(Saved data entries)
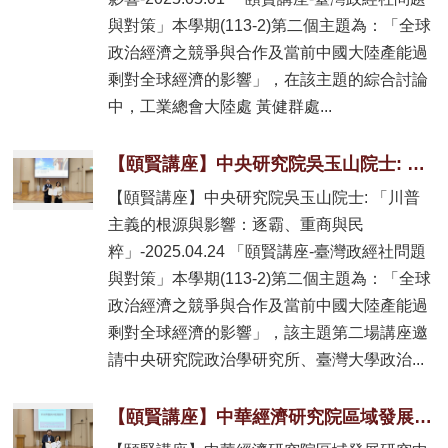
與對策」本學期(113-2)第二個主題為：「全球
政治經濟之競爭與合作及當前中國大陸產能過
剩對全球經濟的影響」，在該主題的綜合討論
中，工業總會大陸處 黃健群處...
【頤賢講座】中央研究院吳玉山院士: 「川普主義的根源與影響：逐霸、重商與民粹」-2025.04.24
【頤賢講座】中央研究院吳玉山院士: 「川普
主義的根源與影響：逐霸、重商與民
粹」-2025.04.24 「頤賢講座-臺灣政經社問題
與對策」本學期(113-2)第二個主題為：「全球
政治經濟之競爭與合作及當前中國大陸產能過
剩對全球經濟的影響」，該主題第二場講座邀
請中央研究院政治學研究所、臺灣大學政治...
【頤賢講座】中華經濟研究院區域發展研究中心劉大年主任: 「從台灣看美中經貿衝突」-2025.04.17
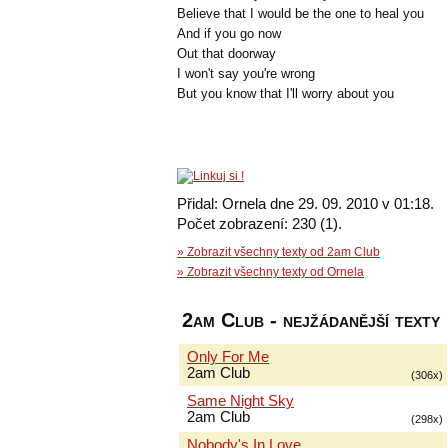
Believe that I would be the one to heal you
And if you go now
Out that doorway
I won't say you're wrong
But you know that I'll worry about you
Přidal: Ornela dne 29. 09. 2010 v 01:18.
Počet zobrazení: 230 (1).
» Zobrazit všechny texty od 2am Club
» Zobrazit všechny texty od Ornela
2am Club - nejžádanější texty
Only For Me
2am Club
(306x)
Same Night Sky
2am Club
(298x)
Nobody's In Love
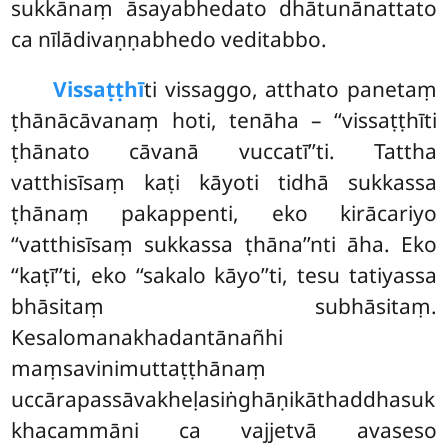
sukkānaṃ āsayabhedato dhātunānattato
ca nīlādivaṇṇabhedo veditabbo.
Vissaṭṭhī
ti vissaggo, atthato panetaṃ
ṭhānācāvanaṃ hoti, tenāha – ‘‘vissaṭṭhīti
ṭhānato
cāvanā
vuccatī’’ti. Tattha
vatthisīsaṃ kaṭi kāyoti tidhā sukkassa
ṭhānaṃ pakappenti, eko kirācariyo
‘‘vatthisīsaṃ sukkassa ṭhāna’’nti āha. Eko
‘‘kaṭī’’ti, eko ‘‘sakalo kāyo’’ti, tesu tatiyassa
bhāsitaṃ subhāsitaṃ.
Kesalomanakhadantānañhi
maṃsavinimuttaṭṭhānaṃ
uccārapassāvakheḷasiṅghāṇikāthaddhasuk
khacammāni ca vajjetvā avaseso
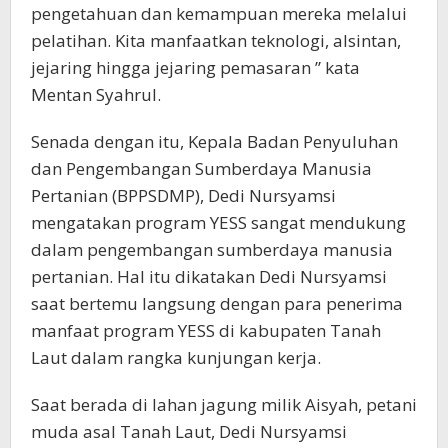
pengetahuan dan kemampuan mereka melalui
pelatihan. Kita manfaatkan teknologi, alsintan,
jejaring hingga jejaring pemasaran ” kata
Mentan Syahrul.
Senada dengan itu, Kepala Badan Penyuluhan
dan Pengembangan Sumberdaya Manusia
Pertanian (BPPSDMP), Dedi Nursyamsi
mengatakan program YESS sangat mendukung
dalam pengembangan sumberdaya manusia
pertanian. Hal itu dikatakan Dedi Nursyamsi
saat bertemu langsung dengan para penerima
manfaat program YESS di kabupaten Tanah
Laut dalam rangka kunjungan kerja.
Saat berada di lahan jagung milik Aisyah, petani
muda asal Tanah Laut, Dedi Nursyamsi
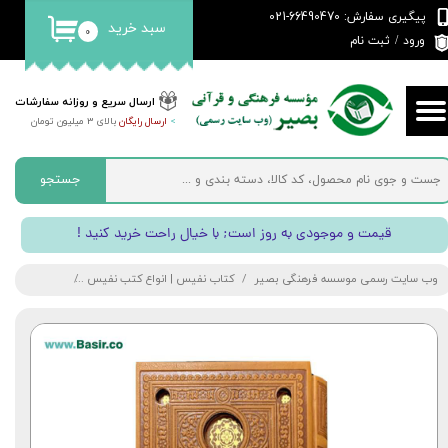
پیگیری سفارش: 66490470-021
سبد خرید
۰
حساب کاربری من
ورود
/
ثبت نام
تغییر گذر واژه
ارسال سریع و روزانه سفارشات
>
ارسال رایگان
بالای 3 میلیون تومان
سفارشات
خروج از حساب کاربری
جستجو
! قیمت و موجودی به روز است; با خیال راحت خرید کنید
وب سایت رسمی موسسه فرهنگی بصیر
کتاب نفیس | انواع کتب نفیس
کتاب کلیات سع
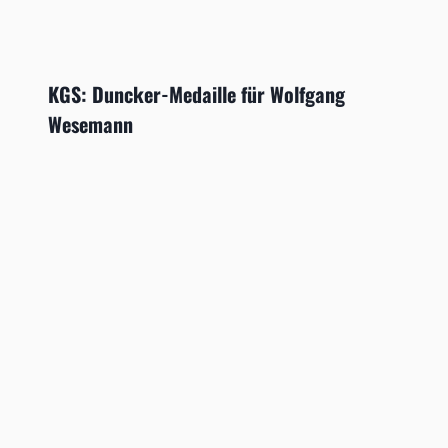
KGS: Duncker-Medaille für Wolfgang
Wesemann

■ Exercise requirements
Only lines containing the string "Tanah" are needed. Pull each of them out of the records above.

■ Output
manfaat program YESS di kabupaten Tanah
muda asal Tanah Laut, Dedi Nursyamsi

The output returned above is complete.